At a conversion rate of 1 kg to 2.2 lbs, that puts your pup at around 13 lbs which is WAY small for that age. I would be worried too.

Akira, who is a 75 lb female, was 11 lbs at 7 wks.


----------



## onyx'girl (May 18, 2007)

What is your vet saying? What are you feeding your pup? Slow steady growth is best, but a 16 week old male pup that is only 13# does sound very odd.
Are the leg/joints normal looking? I wonder if your pup was pushed out of the way and the breeder didn't give him any alone time to nurse.


----------



## pyratemom (Jan 10, 2011)

That does sound a bit light. I would ask the vet for a full check out and then if everything is fine try changing food or adding supplements. He may not have had the full benefit of mom's milk if there were that many pups and if the breeder did not supplement or make sure he had alone time with the mother then he could have missed out on important nutrition.


----------



## Isabelle (Mar 5, 2010)

He looks healthy to me, his legs are ok and hes playing with my labrador lots and is toiletting well. He eats like a pig and i have already changed him onto the food i use for my lab which is Arden Grange. You can see a couple of ribs but only just but i wouldnt say he looks real skinny if you see what i mean, he looks in proportion because hes short too. He just doesnt look his age- he doesnt look like a really skinny 16 week old if you get what i mean. As i said he hasnt been to the vets yet as i only picked him up Tues- hes booked in tomorrow. Im feeding him 4 times a day at the moment.


----------



## Isabelle (Mar 5, 2010)

Oh and the other 3 pups i saw from the same litter were all the same size- in fact they were all long haired and when i put my hands on them they felt a bit boneyer than him and i dont think my boy wouldve been the one to have been puched out as he is very outgoing and pushy, the others were quieter when i saw them. Its puzzling!!


----------



## onyx'girl (May 18, 2007)

Make sure they check for worms and not sure what you have to vaccinate for where you live, but vaccinations are very hard on a puppy's system, watch for any symptoms afterwards(they can show up even after a couple of weeks)
Did you just get him from the breeder? And were there any vet records?


----------



## Isabelle (Mar 5, 2010)

Yes we got him from a breeder and she wormed him that morning. I wouldnt really say hes that skinny just small overall. I havent seen any records of him being to a vet but i have 7 days to take him to the vet and if the vet says something wrong i can take him back and get my money back. This is what i mean though she seems to be genuine and has given me a contract that we have both signed to say that she will take him back within 7 days if we are worried about anything. She doesnt seem worried at all, just says her lines start off very small and grow very slowly but will reach a good size.


----------



## onyx'girl (May 18, 2007)

A 16 week old should have had a couple rounds of vaccinations(though not sure what is recommended where you live) and been wormed a few times. If you notice your pup throwing up undigested kibble, there may be a genetic problem PRAA or MegaE, many pups that have this grow slower than their littermates.


----------



## Isabelle (Mar 5, 2010)

Here he is so you can see......


----------



## Isabelle (Mar 5, 2010)

He hasnt been being sick (only when in car!) and no runny bums!! Just literally smaller size!!


----------



## PaddyD (Jul 22, 2010)

Isabelle said:


> Yes we got him from a breeder and she wormed him that morning. I wouldnt really say hes that skinny just small overall. I havent seen any records of him being to a vet but i have 7 days to take him to the vet and if the vet says something wrong i can take him back and get my money back. This is what i mean though she seems to be genuine and has given me a contract that we have both signed to say that she will take him back within 7 days if we are worried about anything. She doesnt seem worried at all, just says her lines start off very small and grow very slowly but will reach a good size.

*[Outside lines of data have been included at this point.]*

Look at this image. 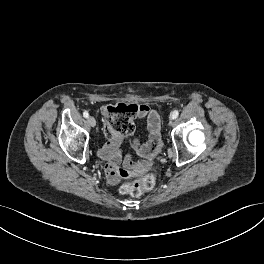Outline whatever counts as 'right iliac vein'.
Returning a JSON list of instances; mask_svg holds the SVG:
<instances>
[{
	"mask_svg": "<svg viewBox=\"0 0 264 264\" xmlns=\"http://www.w3.org/2000/svg\"><path fill=\"white\" fill-rule=\"evenodd\" d=\"M87 121H88V123L90 124V126L95 127V125H96V120H95L94 117H92V116L88 117V118H87Z\"/></svg>",
	"mask_w": 264,
	"mask_h": 264,
	"instance_id": "obj_1",
	"label": "right iliac vein"
}]
</instances>
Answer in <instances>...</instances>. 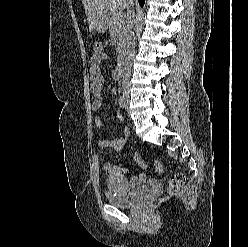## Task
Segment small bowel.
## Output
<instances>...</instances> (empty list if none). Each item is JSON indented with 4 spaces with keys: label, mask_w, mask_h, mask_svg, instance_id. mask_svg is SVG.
<instances>
[{
    "label": "small bowel",
    "mask_w": 248,
    "mask_h": 247,
    "mask_svg": "<svg viewBox=\"0 0 248 247\" xmlns=\"http://www.w3.org/2000/svg\"><path fill=\"white\" fill-rule=\"evenodd\" d=\"M106 59H108V56L101 50L100 52H94L89 62L90 89L94 96V99L91 102V109L93 111H98L103 104L102 84L104 81V77L101 73L100 62ZM117 119L121 121L122 116L118 114ZM94 124L97 127H101L103 125V120L100 117H95ZM129 133V129L125 127L122 130V135L120 137L113 138L111 140H102L100 141L99 146L103 151L119 150L124 146ZM104 169L109 173L119 172V174L120 172L127 171V168H124L122 166H115L110 163H106L104 165ZM145 180L146 175L144 173H140L129 180L124 178V182L127 187H136L143 183Z\"/></svg>",
    "instance_id": "c3829d8e"
}]
</instances>
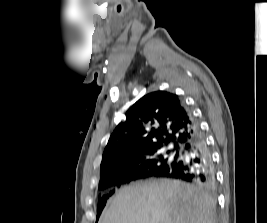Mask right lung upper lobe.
Here are the masks:
<instances>
[{
  "instance_id": "obj_1",
  "label": "right lung upper lobe",
  "mask_w": 267,
  "mask_h": 223,
  "mask_svg": "<svg viewBox=\"0 0 267 223\" xmlns=\"http://www.w3.org/2000/svg\"><path fill=\"white\" fill-rule=\"evenodd\" d=\"M195 135L197 124L178 95L149 93L129 108L126 120L113 131L103 153L101 179L132 175L141 158L168 145L179 151Z\"/></svg>"
}]
</instances>
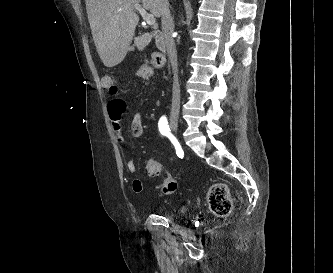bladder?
<instances>
[{
	"label": "bladder",
	"instance_id": "obj_1",
	"mask_svg": "<svg viewBox=\"0 0 333 273\" xmlns=\"http://www.w3.org/2000/svg\"><path fill=\"white\" fill-rule=\"evenodd\" d=\"M186 211H187V206L186 205H180L179 206V208H178V212L180 213V214H184V213H186ZM170 218H175V216L174 215H170L169 216Z\"/></svg>",
	"mask_w": 333,
	"mask_h": 273
}]
</instances>
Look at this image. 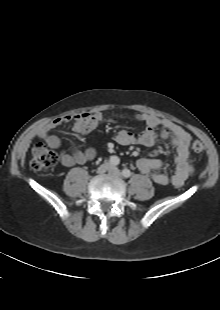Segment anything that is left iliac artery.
<instances>
[{
  "label": "left iliac artery",
  "mask_w": 220,
  "mask_h": 310,
  "mask_svg": "<svg viewBox=\"0 0 220 310\" xmlns=\"http://www.w3.org/2000/svg\"><path fill=\"white\" fill-rule=\"evenodd\" d=\"M131 174H132L131 171L128 170V169H123V170H122V175H123L125 178L130 177Z\"/></svg>",
  "instance_id": "obj_1"
}]
</instances>
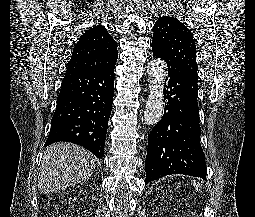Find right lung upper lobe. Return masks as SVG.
I'll use <instances>...</instances> for the list:
<instances>
[{"label": "right lung upper lobe", "instance_id": "obj_1", "mask_svg": "<svg viewBox=\"0 0 255 217\" xmlns=\"http://www.w3.org/2000/svg\"><path fill=\"white\" fill-rule=\"evenodd\" d=\"M117 43L104 26H94L83 33L73 48L68 71L99 70L116 64Z\"/></svg>", "mask_w": 255, "mask_h": 217}]
</instances>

I had a small one once that was the runt of the litter. He grew to 32" and well over 100 pounds of solid muscle.


----------



## Rerun (Feb 27, 2006)

He just doesn't look 16 wks to me. More like..10. How odd.


----------



## onyx'girl (May 18, 2007)

His puppy coat will have been changing to an adult one at 16 weeks, can't tell from the pics~ he is adorable


----------



## GSDAlphaMom (Jul 20, 2010)

I was going to say, are you sure he is 16 weeks?


----------



## Isabelle (Mar 5, 2010)

Yea he does look much younger doesnt he? When i first enquired about him i was told they were coming up to 12 wks old so when i went to pick him i thought he was 12wks but when i got home and saw his papers his dob makes him 16wks so i asked her if it was a misprint but she said no and that hes about 14wks. But i worked it out as 16wks on my calandar and then she said oh yes you are right i worked it out off the top of my head he is 16wks. I said hes very small for that age and she said hes just slight and that he will grow to be a big dog eventually. I dont know, theres no reason to lie that hes older is there especially as hes looking smaller. Like i said everything else is good. I dont care about anything other than him being ok and healthy. Hes a lovely personality and very loving. Could it just be that she wasnt feeding them enough food? They all were like him.


----------



## Isabelle (Mar 5, 2010)

Oh and his coat although very tight still feels quite woolly so i guess thats still his puppy coat. Would bad nutrition hold that back aswell as his size though? I dont know its confusing but i looooove him!!!!


----------



## Rerun (Feb 27, 2006)

How are his stools? Nice and solid?

And yes, sounds and looks like his puppy coat still.


----------



## Isabelle (Mar 5, 2010)

Yes his stools are solid and that even after me changing him straight over to the new food (only did that because the food he was on really wasnt very good)


----------



## zuma (Dec 31, 2010)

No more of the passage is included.